I don’t know why astrology works any more than Sir Isaac did. I do know that the pattern the planets made when you were born — your birth chart or horoscope — describes your abilities, your challenges, and your potential. It doesn’t predict your fate, though it does make some fates more easily achievable than others. The exact shape of your destiny, I believe, is up to you.
In this chapter, I give you an overview of the main components of an astrological chart: the planets, the signs, and the houses. You might think of it this way:
The planets represent drives, needs, and basic energies.
The signs represent the ways those forces express themselves.
And the houses represent areas of life such as career, partnership, sex, money, and health.
Looking at the Starry Sky
Picture, if you will, our solar system. In the middle is the Sun, our star. Spinning around it are the Earth and other planets along with countless asteroids, planetoids, comets, and a few lonely spacecraft. Their orbits surround the Sun roughly the way the grooves on a vinyl record album encircle the label in the center. (Although, to be clear, the orbits are not perfectly circular, and the solar system, unlike the record, is not perfectly flat.)
The idea that the planets orbit the Sun, drilled into most of us in childhood, would have astonished ancient stargazers. They never doubted that the Sun, the Moon, and the planets revolved around the Earth. And although we know better, thinking so didn’t make them stupid. The Moon does revolve around the Earth — they weren’t wrong there — and the Sun certainly looks as if it does. It appears to rise in the east and set in the west, and it always travels along a narrow ribbon of sky that surrounds the Earth like a giant hoop. That pathway is called the ecliptic . It maps the annual journey of the Sun.
Following are the most important facts about the ecliptic:
The ecliptic represents the apparent path of the Sun around the Earth — apparent because, in reality, the Sun doesn’t spin around the Earth at all. It just looks that way. The Moon and the planets seem to travel a similar path, wandering a little to the north and a little to the south of the Sun but basically following the same route.
Like a circle, the ecliptic has 360 degrees. Those 360 degrees, divided into a dozen equal sections, comprise the signs of the zodiac. The first 30 degrees — one-twelfth of the whole — are given to Aries, the next 30 degrees belong to Taurus, and so on. Each sign receives the same amount of space.
The stars, which are scattered like dust along the ecliptic, form the constellations of the zodiac. They are the background, a sort of celestial wallpaper against which the Sun, the Moon, and the planets move.
Here comes the confusing part: The signs of the zodiac and the constellations that share their names are not the same. The signs are geometric divisions of the ecliptic, each one covering 30 degrees, each one precisely the same size. In contrast, the constellations vary in size from sprawling Virgo, the second largest constellation in the sky, to Capricorn, a faint collection of stars less than one third the size of Virgo.
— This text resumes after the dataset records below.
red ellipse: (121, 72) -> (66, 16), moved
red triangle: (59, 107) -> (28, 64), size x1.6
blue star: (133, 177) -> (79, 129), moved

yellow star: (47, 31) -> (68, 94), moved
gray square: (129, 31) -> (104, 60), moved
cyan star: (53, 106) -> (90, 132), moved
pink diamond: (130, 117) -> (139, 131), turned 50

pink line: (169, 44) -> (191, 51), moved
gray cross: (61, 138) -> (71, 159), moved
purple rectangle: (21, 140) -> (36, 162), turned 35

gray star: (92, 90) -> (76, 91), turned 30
Although the signs of the zodiac take their names from the constellations, the signs and the stars have nothing to do with one another. I explain this sorry state of affairs in the nearby sidebar titled “The signs, the constellations, and the precession of the equinoxes.”
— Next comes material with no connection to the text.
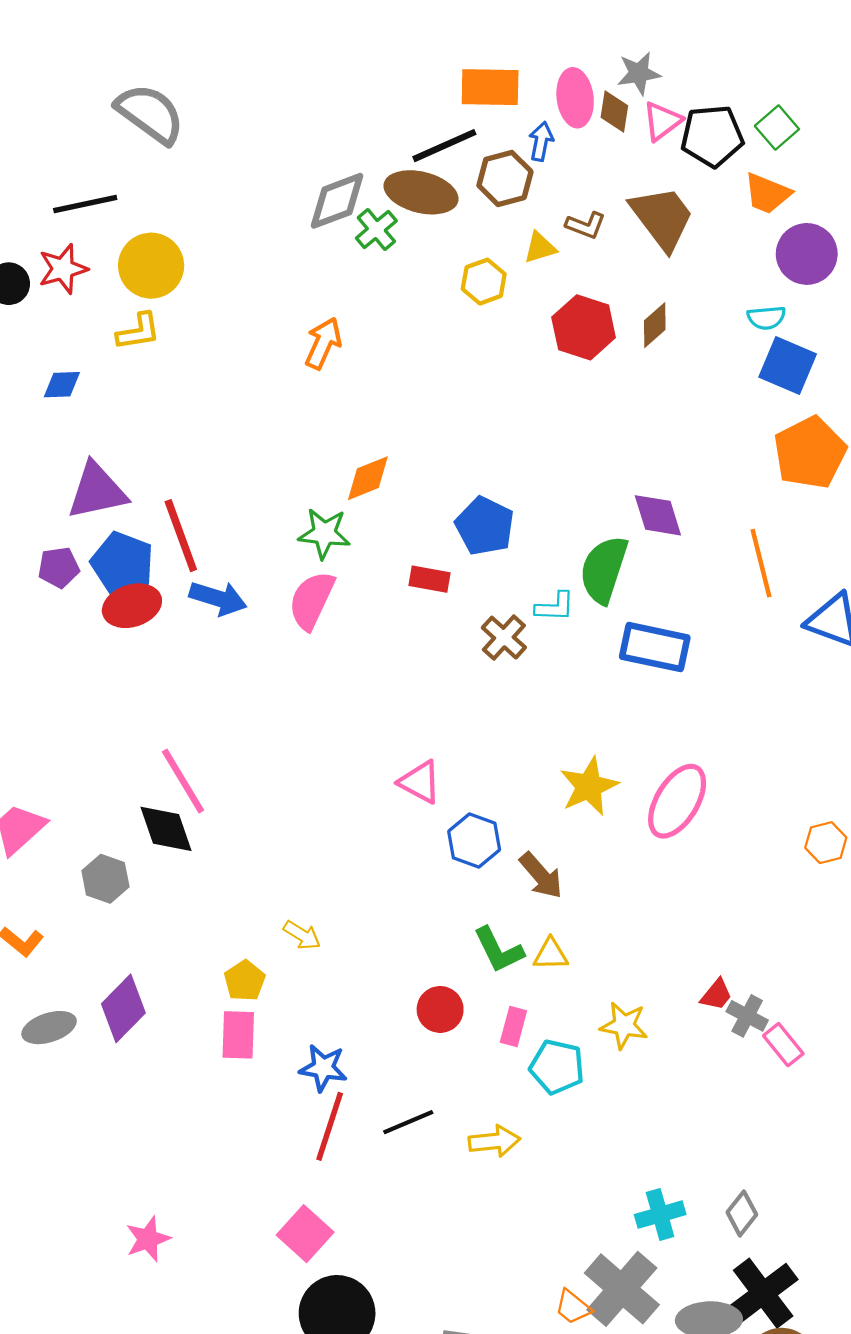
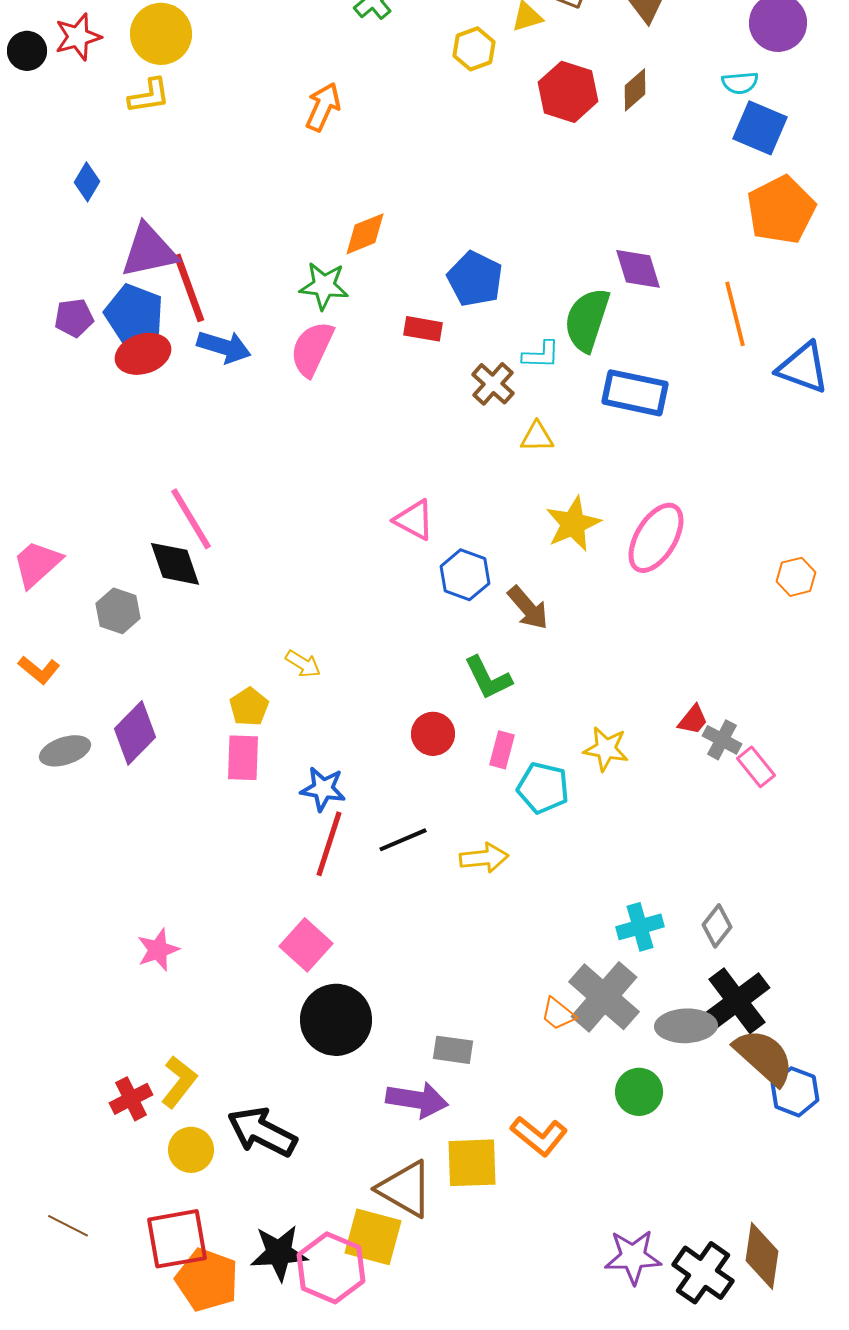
blue diamond: (62, 385) -> (87, 182), moved, turned -57
purple triangle: (97, 491) -> (149, 251), moved
yellow triangle: (551, 954) -> (537, 437), moved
THE SIGNS, THE CONSTELLATIONS, AND THE PRECESSION OF THE EQUINOXES
Thousands of years ago, when the Babylonians were establishing the principles of astrology, the constellations and the signs of the zodiac were roughly in alignment. On the vernal equinox (the first day of spring), the Sun was “in” the constellation Aries. That is, if you could observe the Sun and the stars simultaneously, you’d see the Sun amidst the stars of the Ram. In those happy days, known as the Age of Aries, the signs and the constellations more or less coincided.
Alas, this is no longer the case. On the vernal equinox today, the Sun appears amidst the (dim) stars of Pisces the Fish — a very different kettle indeed. The reason for this shift is that the Earth is not a perfect sphere. It’s fatter around the middle, and its mass is distributed unequally. So it wobbles on its axis, which traces a circle in space like the spindle of a spinning top. As the Earth revolves around the Sun, the axis gradually shifts its orientation. Over the years, the constellations seem to slip backwards, a phenomenon first identified by the Greek astronomer Hipparchus in the second century BCE. The amount of slippage over a lifetime is minuscule — about one degree every 72 years — but over generations it adds up. Every equinox takes place slightly earlier in the zodiac than the one before. This process is called the precession of the equinoxes. It explains why the vernal equinox, which used to occur in the constellation Aries, now technically takes place in Pisces. It also explains why the signs and the constellations are no longer aligned.